In short, you can add it to most anything, playing with possibilities and refining results. You can supplement flavors which all work in the same direction, or experiment with piquant contrasts that titillate the tongue. Plain Jane or Cordon Bleu.
Due to its appearance and a general aversion to 'left-overs', must dishes can encounter an initial lack of enthusiastic reception. But a little creative 'dress up' enhances presentation, making use of its colors and textures.
While it's unique taste is sometimes an acquired one for those raised in Puritan cuisine, we find that, if our friends can get past that first bite, we've usually made a convert!
PS. I'm pretty sure the alcohol bakes out of cooked must, but the taste remains. Consider that some of our friends are recovering alcoholics, for whom a bite can range from uncomfortable to downright dangerous. Others may wish to avoid alcohol for religious or personal reasons. This isn't an ingredient to spring on the unsuspecting!
Here are two less common recipes to whet your appetite:
These are essentially a three layer fruit bar. Thickness and texture of the three vary widely, depending on taste, and how you adapt proportions. The crumble (dough) texture can be varied by a little more or less oil, adding small amounts of water, milk or other liquids. The fruit mix can vary from jam-like to almost chewy, depending on how much thickener is added. Can be gussied up with spices, nuts, chocolate, etc. to taste.
Combine 1 part each of flour, sugar and rolled oats with 1/2 part oil (minced butter is mighty tasty and works best but it's seldom available to us, so we use liquid oil). Comes out somewhat crumbly. Consider more or less oil, to taste.
In a cake pan or equivalent, spread half this mixture. Press to preferred depth.
Start with fruit in a separate bowl (about 1/2 the volume of the other stuff) and sweeten to taste. Add a thickener (cornstarch or flour) as you would for pie filling. Spread evenly over layer in pan, to preferred depth.

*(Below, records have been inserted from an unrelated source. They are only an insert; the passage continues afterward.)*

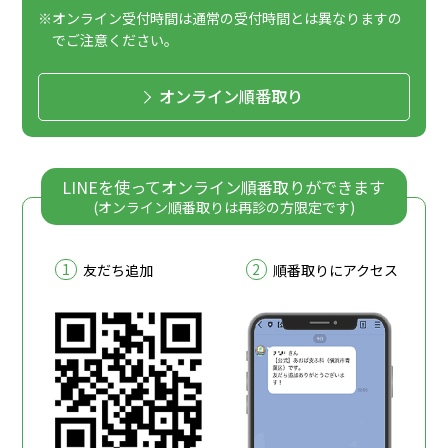
※オンライン受付時間は通常の受付時間とは異なりますの
でご注意ください。
オンライン順番取り
LINEを使ってオンライン順番取りができます
(オンライン順番取りは再診の方限定です)
1
2
友だち追加
順番取りにアクセス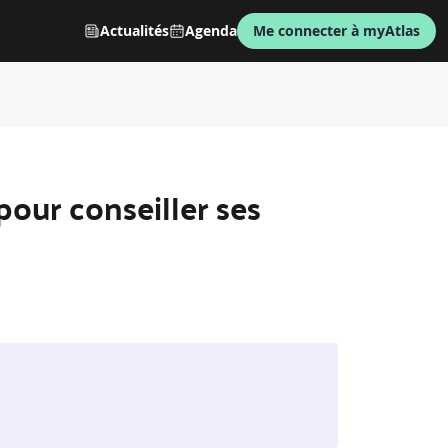
Actualités
Agenda
Me connecter à myAtlas
pour conseiller ses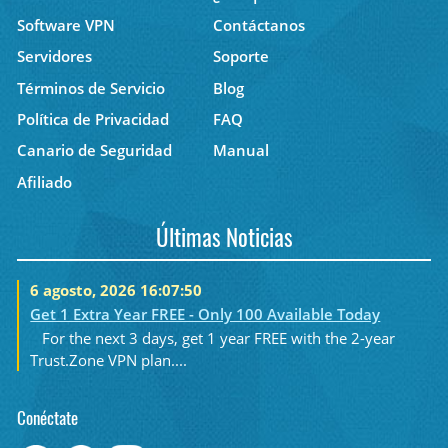
Software VPN
Contáctanos
Servidores
Soporte
Términos de Servicio
Blog
Política de Privacidad
FAQ
Canario de Seguridad
Manual
Afiliado
Últimas Noticias
6 agosto, 2026 16:07:50
Get 1 Extra Year FREE - Only 100 Available Today
For the next 3 days, get 1 year FREE with the 2-year
Trust.Zone VPN plan....
Conéctate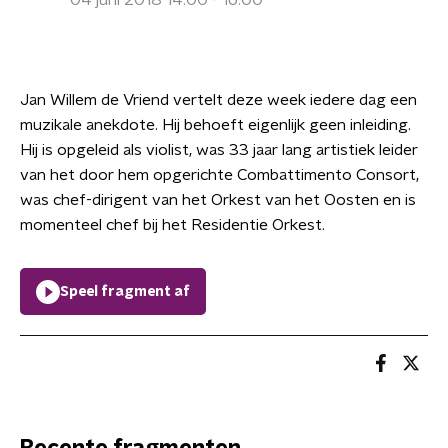
04 juni 2018 14:00 - 16:00
Jan Willem de Vriend vertelt deze week iedere dag een
muzikale anekdote. Hij behoeft eigenlijk geen inleiding.
Hij is opgeleid als violist, was 33 jaar lang artistiek leider
van het door hem opgerichte Combattimento Consort,
was chef-dirigent van het Orkest van het Oosten en is
momenteel chef bij het Residentie Orkest.
Speel fragment af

Spread the rest of the dry mixture (if you wish to add water, do it while still in bowl).
Bake at 350degF/175degC for 25 minutes, or until golden brown. Let cool before cutting into bars. Often at its best after a day in a cool (not cold) spot.
NOTE: Our 4g batches of wine use enough must to fit with 1c (~250cc) portions, and fit into a 9x13in (~25x35cm) baking pan.
Fruit Kim Chi
Kim Chi is ordinarily a fermentation of vegetables with spices. In this variation, it's a second fermentation of fruit with spices (one suite we like is chili peppers, garlic and ginger).
Anaerobic fermentation and salt inhibit yeasts and molds, but permits lactobacilli to produce that 'sour' taste we associate with kraut and pickles. Find precise guidelines here, and free and easy guidelines here.
In a glass container, layer a glop or two of fruit, dried or fresh spices, and (non-iodized) table salt at the rate of one heaping teaspoon per pint (10 grams per half liter). May adjust salt up or down, but I suggest researching the whys and wherefores at the links, above..
Top with a bioplug of any edible, leafy vegetable. This is a sacrificial lamb which may float, but helps to keep the fruit submerged. Periodically pushing it into the brine should keep it mold free, but if not, exchange it for fresh, carefully wiping any mold from edges of glass.
Add liquid (water, generally, but consider wine or vinegar), with maybe a proportional dash of salt.
Cover with a clean cloth and let sit at room temperature. Bubbling will come and eventually go. Sample occasionally, and use when delicious!
NOTE: You can always add more salt, if not enough (chronically moldy bioplugs), or dilute it if too much (no fermentation or unpleasantly strong taste of salt). If you want extra salty (for garnish, say), you can add it after fermentation or at serving time.